Paying travel health claims just got faster with blockchain

New technology is speeding up disbursement

Paying travel health claims just got faster with blockchain


By Alicja Grzadkowska

Getting sick during a vacation is never on a traveler’s bucket list. But if they do land in a hospital bed on a trip abroad, having an insurer send payment to healthcare providers quickly can provide relief to an already stressful situation.

Blockchain is one technology helping to speed up this process, from days to hours, and even minutes.

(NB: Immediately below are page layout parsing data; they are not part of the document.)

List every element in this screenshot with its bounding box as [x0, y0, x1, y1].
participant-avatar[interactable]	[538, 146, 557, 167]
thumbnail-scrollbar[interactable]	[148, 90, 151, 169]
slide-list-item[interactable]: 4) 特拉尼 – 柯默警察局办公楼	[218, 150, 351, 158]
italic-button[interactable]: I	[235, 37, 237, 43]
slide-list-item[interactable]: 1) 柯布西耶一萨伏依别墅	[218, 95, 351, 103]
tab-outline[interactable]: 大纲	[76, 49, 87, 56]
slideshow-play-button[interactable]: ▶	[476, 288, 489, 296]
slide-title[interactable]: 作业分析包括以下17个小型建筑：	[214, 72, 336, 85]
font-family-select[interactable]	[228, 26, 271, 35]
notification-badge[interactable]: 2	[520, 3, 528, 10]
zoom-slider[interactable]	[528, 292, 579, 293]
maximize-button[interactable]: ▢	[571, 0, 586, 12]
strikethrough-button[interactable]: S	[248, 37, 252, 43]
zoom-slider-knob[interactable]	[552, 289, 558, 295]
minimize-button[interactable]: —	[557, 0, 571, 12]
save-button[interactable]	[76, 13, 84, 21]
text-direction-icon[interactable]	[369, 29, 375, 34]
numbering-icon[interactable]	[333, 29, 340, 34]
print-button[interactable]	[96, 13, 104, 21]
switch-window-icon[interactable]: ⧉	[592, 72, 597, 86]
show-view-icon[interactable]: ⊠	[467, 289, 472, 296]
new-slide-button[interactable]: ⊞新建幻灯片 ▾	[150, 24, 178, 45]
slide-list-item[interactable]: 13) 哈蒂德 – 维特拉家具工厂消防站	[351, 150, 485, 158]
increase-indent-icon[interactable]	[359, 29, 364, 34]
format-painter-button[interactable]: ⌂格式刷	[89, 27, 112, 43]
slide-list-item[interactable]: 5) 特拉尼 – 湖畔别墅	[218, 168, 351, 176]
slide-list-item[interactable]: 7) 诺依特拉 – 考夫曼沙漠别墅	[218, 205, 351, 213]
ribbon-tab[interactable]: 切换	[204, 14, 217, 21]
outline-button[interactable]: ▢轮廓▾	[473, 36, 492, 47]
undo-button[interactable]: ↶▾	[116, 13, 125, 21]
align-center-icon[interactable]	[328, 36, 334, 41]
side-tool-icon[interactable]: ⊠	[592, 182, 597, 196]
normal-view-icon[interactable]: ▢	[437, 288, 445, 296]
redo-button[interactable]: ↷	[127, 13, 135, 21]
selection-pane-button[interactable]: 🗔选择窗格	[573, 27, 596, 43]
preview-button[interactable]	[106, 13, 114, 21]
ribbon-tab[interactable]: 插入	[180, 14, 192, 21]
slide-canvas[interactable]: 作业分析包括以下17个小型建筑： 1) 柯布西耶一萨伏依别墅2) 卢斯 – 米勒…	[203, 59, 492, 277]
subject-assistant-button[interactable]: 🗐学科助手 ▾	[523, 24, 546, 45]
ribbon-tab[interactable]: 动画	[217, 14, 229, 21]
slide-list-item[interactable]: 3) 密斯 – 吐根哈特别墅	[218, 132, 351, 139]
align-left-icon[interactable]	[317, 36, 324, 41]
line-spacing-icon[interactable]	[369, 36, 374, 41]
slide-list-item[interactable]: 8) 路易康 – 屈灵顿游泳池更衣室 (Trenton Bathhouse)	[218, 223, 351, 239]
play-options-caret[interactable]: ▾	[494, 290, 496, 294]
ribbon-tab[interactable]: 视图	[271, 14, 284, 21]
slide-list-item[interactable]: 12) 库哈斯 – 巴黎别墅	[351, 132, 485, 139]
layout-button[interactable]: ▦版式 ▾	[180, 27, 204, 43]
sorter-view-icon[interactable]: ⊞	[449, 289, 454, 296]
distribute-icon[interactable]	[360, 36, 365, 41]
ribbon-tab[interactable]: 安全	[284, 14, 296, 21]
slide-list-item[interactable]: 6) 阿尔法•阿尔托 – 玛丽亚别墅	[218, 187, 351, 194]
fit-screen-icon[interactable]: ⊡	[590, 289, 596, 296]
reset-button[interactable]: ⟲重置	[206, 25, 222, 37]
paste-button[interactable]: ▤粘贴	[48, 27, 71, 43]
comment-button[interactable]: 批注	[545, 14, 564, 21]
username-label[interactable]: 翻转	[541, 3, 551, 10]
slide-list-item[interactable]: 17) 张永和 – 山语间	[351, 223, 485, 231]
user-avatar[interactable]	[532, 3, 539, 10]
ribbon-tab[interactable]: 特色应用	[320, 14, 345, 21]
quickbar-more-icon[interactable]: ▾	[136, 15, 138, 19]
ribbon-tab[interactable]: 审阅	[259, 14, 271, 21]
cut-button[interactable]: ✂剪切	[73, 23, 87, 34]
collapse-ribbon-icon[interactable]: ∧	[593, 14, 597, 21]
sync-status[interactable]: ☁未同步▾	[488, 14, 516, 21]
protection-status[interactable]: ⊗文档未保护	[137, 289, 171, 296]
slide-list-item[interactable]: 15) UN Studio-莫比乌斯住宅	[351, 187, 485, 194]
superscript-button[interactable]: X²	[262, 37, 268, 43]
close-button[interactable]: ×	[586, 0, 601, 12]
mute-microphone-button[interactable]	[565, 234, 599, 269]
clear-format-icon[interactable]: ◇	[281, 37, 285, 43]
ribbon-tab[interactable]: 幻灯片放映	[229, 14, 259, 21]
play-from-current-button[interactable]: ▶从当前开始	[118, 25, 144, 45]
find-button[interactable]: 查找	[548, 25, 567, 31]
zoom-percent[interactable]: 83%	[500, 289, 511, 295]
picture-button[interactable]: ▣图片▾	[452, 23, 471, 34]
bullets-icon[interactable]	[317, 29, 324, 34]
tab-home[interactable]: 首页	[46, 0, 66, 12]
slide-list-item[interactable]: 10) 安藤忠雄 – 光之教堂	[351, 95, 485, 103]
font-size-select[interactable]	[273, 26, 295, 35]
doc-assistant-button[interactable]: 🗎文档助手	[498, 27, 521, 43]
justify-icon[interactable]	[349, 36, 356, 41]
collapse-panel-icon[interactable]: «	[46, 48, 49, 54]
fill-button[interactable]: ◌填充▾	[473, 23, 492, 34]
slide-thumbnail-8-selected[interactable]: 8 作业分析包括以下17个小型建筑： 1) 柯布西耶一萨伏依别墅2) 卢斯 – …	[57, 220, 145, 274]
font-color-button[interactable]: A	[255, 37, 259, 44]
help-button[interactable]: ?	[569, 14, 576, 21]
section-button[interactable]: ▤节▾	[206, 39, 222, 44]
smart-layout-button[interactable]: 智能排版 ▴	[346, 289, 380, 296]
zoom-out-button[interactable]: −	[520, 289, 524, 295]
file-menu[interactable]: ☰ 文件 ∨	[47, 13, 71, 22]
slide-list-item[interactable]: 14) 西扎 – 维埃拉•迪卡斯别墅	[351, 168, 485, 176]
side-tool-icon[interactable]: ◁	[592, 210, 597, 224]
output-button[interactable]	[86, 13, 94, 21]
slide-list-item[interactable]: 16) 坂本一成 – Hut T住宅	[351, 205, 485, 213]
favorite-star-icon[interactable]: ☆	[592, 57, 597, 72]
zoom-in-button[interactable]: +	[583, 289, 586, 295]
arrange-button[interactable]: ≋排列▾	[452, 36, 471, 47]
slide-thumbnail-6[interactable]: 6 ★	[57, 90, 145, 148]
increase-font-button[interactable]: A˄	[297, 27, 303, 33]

“The role that it plays is it does something called instant settlement,” explained Corinne MacMillan, chief technology officer at Cambridge Global Payments. “Most of the blockchain structures have an instant settlement between the parties, Party A and Party B. What that results in is the payment delivery is much more instant because there isn’t a process outside of the rail that the payment is traveling down that deals separately with the settlement.”

The software out of Cambridge Global Payments is now being used by insurers who want to expedite the claims payment process for their clients. The company has taken the route of so-called in-country clearing rails, rather than traditional international payment rails, so that funds come from Cambridge Global Payments’ liquidity bank in Mexico and go directly to a hospital’s network in that country.

Besides the speed of the transaction, another benefit of using blockchain in these claims is the transparency in the transaction. 

“Both parties will be on this blockchain and be able to see each other’s instruction in detail on the whereabouts of the payment,” said the CTO. There are also lower intermediary fees so the payment goes to the client or their provider at full value.

Though many are familiar with blockchain because of its close ties to digital currencies, MacMillan sees potential in the technology in a range of industries for the future, and not just health insurance claims.

“In the payments industry alone, we see a very wide adoption, but I think we’re all at early stages,” she explained. “We’re all trying to figure out what use cases make sense, how can we leverage the technology to better suit and add value for our customers.”